REGULATION AND ROLE OF BRAIN CALCIUM CALMODULIN-DEPENDENT PROTEIN KINASE-II

Ca2+/calmodulin-dependent protein kinase II (CaMKII) exhibits a broad substrate specificity and regulates diverse responses to physiological changes of intracellular Ca2+ concentrations. Five isozymic subunits of the highly abundant brain kinase are encoded by four distinct genes. Expression of each gene is tightly regulated in a cell-specific and developmental manner. CaMKII immunoreactivity is broadly distributed within neurons but is discretely associated with a number of subcellular structures. The unique regulatory properties of CaMKII have attracted a lot of attention. Ca2+/calmodulin-dependent autophosphorylation of a specific threonine residue (alpha-Thr286) within the autoinhibitory domain generates partially Ca2+-independent CaMKII activity. Phosphorylation of this threonine in CaMKII is modulated by changes in intracellular Ca2+ concentrations in a variety of cells, and may prolong physiological responses to transient increases in Ca2+. Additional residues within the calmodulin-binding domain are autophosphorylated in the presence of Ca2+ chelators and block activation by Ca2+/calmodulin. This Ca2+-independent autophosphorylation is very rapid following prior Ca2+/calmodulin-dependent autophosphorylation at alpha-Thr286 and generates constitutively active, Ca2+/calmodulin-insensitive CaMKII activity.
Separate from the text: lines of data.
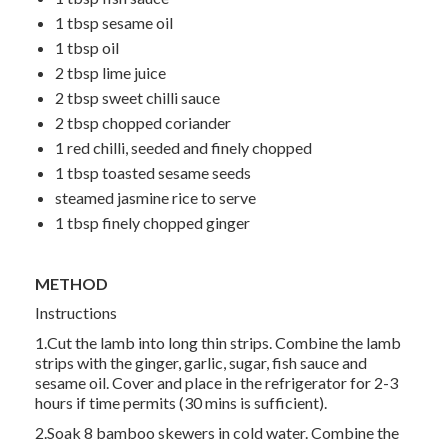
1 tbsp
sesame oil
1 tbsp
oil
2 tbsp
lime juice
2 tbsp
sweet chilli sauce
2 tbsp
chopped coriander
1
red chilli, seeded and finely chopped
1 tbsp
toasted sesame seeds
steamed jasmine rice to serve
1 tbsp
finely chopped ginger
METHOD
Instructions
1.Cut the lamb into long thin strips. Combine the lamb
strips with the ginger, garlic, sugar, fish sauce and
sesame oil. Cover and place in the refrigerator for 2-3
hours if time permits (30 mins is sufficient).
2.Soak 8 bamboo skewers in cold water. Combine the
Ca2+-independent autophosphorylation of CaMKII also occurs at a slower rate when alpha-Thr286 is not autophosphorylated and results in inactivation of CaMKII. Thus, Ca2+-independent autophosphorylation of CaMKII generates a form of the kinase that is refractory to activation by Ca2+/calmodulin. CaMKII phosphorylates a wide range of neuronal proteins in vitro, presumably reflecting its involvement in the regulation of diverse functions such as postsynaptic responses (e.g. long-term potentiation), neurotransmitter synthesis and exocytosis, cytoskeletal interactions and gene transcription. Recent evidence indicates that the levels of CaMKII are altered in pathological states such as Alzheimer's disease and also following ischemia.